The significance: Spectrum is a precious commodity and finite resource. Through its acquisition of Sprint, T-Mobile owns the rights to the PCS block that SpaceX is interested in using to provide MSS via Starlink V2 sats. That shouldn’t be an issue, given SpaceX and T-Mobile’s alliance.

But Dish and Apple partner Globalstar use (or are entitled to use) the other spectrum bands that SpaceX is eyeing.
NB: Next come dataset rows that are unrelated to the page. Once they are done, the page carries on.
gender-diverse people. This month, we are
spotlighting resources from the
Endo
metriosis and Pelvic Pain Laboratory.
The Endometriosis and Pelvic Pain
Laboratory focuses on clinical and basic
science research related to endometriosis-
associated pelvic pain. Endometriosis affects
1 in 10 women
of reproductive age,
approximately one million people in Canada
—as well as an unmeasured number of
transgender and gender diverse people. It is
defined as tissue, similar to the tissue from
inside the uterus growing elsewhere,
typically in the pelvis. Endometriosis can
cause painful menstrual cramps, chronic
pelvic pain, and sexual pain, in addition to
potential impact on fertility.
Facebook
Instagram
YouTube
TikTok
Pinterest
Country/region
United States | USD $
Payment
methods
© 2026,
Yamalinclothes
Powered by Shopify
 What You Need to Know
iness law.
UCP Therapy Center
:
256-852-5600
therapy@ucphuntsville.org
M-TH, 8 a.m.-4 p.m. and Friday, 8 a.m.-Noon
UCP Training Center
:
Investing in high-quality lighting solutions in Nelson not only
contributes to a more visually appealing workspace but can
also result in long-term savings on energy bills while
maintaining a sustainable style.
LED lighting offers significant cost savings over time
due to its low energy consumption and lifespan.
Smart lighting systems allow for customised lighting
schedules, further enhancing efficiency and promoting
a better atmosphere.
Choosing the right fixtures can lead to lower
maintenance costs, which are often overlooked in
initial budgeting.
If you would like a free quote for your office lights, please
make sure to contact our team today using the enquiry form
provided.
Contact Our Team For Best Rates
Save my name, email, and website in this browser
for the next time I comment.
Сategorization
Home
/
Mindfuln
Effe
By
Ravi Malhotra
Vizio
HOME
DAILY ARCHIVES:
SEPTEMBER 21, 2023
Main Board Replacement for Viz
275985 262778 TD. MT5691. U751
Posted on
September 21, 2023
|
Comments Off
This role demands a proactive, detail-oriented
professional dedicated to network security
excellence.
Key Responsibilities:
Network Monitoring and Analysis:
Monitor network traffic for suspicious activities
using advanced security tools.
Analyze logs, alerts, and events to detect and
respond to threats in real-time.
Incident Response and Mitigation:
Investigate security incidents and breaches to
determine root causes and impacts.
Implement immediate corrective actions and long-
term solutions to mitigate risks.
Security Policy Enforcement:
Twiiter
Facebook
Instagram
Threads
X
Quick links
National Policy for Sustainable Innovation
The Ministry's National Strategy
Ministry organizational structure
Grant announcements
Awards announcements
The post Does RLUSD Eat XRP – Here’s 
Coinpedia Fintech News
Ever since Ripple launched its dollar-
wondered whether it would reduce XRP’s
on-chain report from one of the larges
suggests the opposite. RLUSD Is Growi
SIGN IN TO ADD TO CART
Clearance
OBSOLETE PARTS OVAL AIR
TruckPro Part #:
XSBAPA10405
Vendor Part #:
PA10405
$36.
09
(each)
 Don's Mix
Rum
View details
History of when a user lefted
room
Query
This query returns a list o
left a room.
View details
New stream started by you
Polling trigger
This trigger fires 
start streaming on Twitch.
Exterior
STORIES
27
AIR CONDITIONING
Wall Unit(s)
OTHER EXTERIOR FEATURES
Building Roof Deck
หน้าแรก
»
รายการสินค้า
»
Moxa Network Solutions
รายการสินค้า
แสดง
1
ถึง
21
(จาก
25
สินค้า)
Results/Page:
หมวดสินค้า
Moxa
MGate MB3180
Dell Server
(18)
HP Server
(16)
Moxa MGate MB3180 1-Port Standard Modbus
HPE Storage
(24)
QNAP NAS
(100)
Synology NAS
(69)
And at the end of the day, something’s gotta give.

In Other News…

  • Airbus is integrating three European Service Modules in its Bremen cleanrooms.

  • Small launchers are feeling the dual pressures of Transporter rideshares and increased competition.

  • Ingenuity completed its 42nd Martian flight, learning the meaning of life.

  • SpaceX says it will attempt a 33-Raptor static fire today.

  • Firefly is targeting May for its first mission with the Space Force.

The Contract Report

  • Maxar ($MAXR) won a $192M IDIQ contract from the National Geospatial-Intelligence Agency (NGA) to provide satellite imagery to US partners (via Payload.)

  • Iridium ($IRDM) and the Nat Geo Society have formed a philanthropic partnership to use portable satcom devices to support Explorer-led work.

  • Anuvu has selected Telesat ($TSAT) to provide antennas and ground infrastructure for its Astranis-built MicroGEO satellites, which are on track to launch in mid-2023 and enter commercial service by year-end.

  • Ovzon remanifested Ovzon 3. Rather than riding with Arianespace, the company has signed a launch services deal with SpaceX to deploy the satellite.

  • Sateliot and Sentrisense struck a deal to provide space-based connectivity to remote power lines and grid infrastructure.

  • CACI International ($CACI), a Virginia-based defense contractor, entered into a five-year CRADA with the US Army to develop payload technologies, space sensor applications, and resilient PNT services.

  • Galaxy Broadband, a Canadian satellite internet provider, signed a multi-year deal with OneWeb to buy $50M of capacity (NB: the deal was announced Feb. 1).

  • Hydrosat won a $1.2M contract from AFWERX to study how thermal infrared data can be used for national security applications.

  • Momentus ($MNTS) agreed to fly a PocketPod for FOSSA Systems on a Vigoride mission later this year.

  • Astrotech and SpaceX won NASA contracts worth up to $100M total over 10 years for spacecraft processing operations.

  • EchoStar ordered 28 satellites from Astro Digital to build out its IoT, S-band constellation.

  • SatRev, a Polish satellite developer, tapped Virgin Orbit ($VORB) for several launches as early as this year.

  • AAC Clyde Space won a $590,000 order for smallsat reaction wheels from an unnamed US “blue chip company.”